Apr. 22, 2026, 7:53 PM EDT
By
Michael Edison Hayden
As one of the most high-profile employees of the Southern Poverty Law Center for five years — and as someone who has been outspokenly critical of the organization — I never once heard of the program that allegedly involved paying sources within the Ku Klux Klan, National Alliance and Aryan Nations until the Justice Department published its indictment this week.
What I did hear, frequently, was people in the MAGA movement saying we were some kind of criminal syndicate — part of a sustained propaganda effort to delegitimize the work we did tracking and labeling extremist groups.
Although I find the notion of paying extremists distasteful, even unethical, the indictment feels like the culmination of years of pro-Trump activists consuming and amplifying that kind of propaganda. And, the SPLC, for its part, has called these charges “false allegations.”

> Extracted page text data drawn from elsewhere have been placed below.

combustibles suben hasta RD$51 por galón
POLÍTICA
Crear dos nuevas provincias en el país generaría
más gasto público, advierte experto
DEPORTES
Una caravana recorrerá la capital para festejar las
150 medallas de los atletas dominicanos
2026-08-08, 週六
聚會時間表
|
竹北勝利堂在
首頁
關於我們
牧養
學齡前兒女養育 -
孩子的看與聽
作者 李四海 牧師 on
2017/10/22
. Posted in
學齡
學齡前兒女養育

One quote from acting Attorney General Todd Blanche’s press conference about the charges against the SPLC stood out to me as particularly absurd:
“The SPLC is manufacturing racism to justify its existence,” he said on Tuesday afternoon.


Imagine, for a moment, believing the SPLC — or any other civil rights organization — needed to fraudulently manufacture racism to sell it in today’s America. Just two months ago, the president shared an artificial intelligence-generated video depicting his Black predecessor and his predecessor’s Black wife as primates. In early 2025, the Trump administration suspended refugee admissions from majority non-white countries while investing in a special program to fast-track white South African Afrikaners into the United States. Racism is not a rare commodity in this country to be manufactured — it’s cheap and easy to find.

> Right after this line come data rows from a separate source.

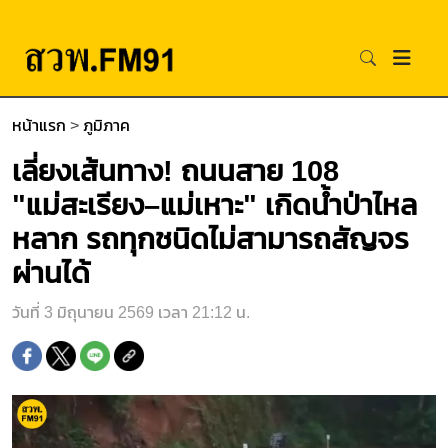
หน้าแรก
>
ภูมิภาค
เลี่ยงเส้นทาง! ถนนสาย 108
"แม่สะเรียง–แม่เหาะ" เกิดน้ำป่าไหล
หลาก รถทุกชนิดไม่สามารถสัญจร
ผ่านได้
วันที่ 3 มิถุนายน 2569 เวลา 21:12 น.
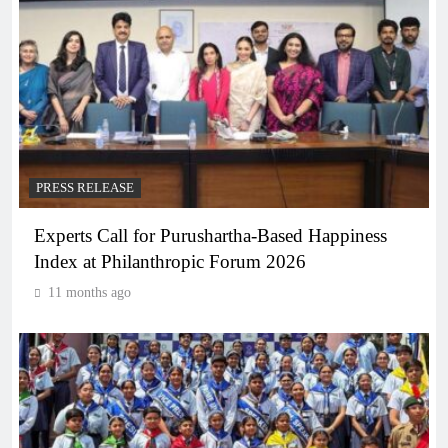
PRESS RELEASE
Experts Call for Purushartha-Based Happiness
Index at Philanthropic Forum 2026
11 months ago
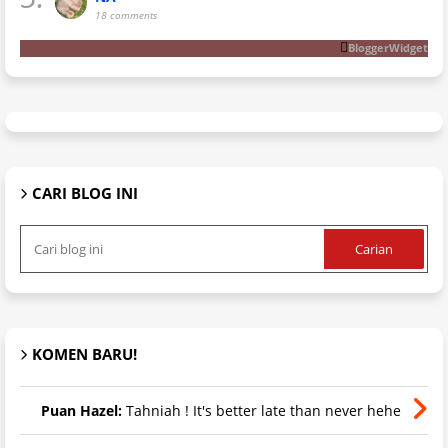
18 comments
BloggerWidget
CARI BLOG INI
KOMEN BARU!
Puan Hazel:
Tahniah ! It's better late than never hehe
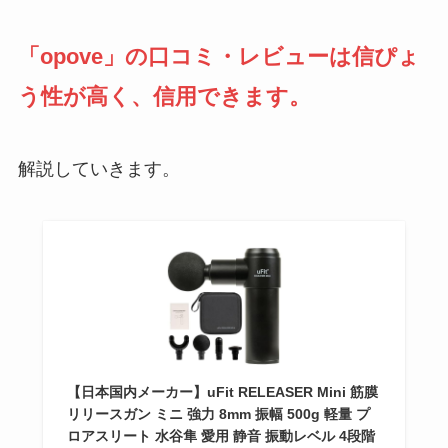
「opove」の口コミ・レビューは信ぴょ
う性が高く、信用できます。
解説していきます。
【日本国内メーカー】uFit RELEASER Mini 筋膜
リリースガン ミニ 強力 8mm 振幅 500g 軽量 プ
ロアスリート 水谷隼 愛用 静音 振動レベル 4段階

A closer look at the indictment raises more red flags. For one, the KKK, National Alliance and Aryan Nations have been largely defanged for years. You rarely hear those names now unless you’re a historian focused on the white supremacist movement. That doesn’t rule out the possibility of criminal wrongdoing on its own, but it does show that this DOJ, in 2026, had to reach back as far as 2013 to find a relatively obscure SPLC program — one that, as a former spokesperson, I had never even heard of.
Another issue is the indictment’s suggestion that the SPLC played a role in planning the Unite the Right rally in Charlottesville, Virginia, based on the claim that an informant was “part of a leadership group.” The idea that an informant could have planted the seed for a gathering of white supremacists of that magnitude is completely implausible. We don’t need to speculate about the origins of that deadly event: Unite the Right was effectively a sequel to a similar rally in Charlottesville in May 2017, driven by widespread outrage within the movement over the removal of Confederate statues. Unicorn Riot preserved reams of Discord logs attesting to it.
The indictment feels like the culmination of years of pro-Trump activists consuming and amplifying that kind of propaganda.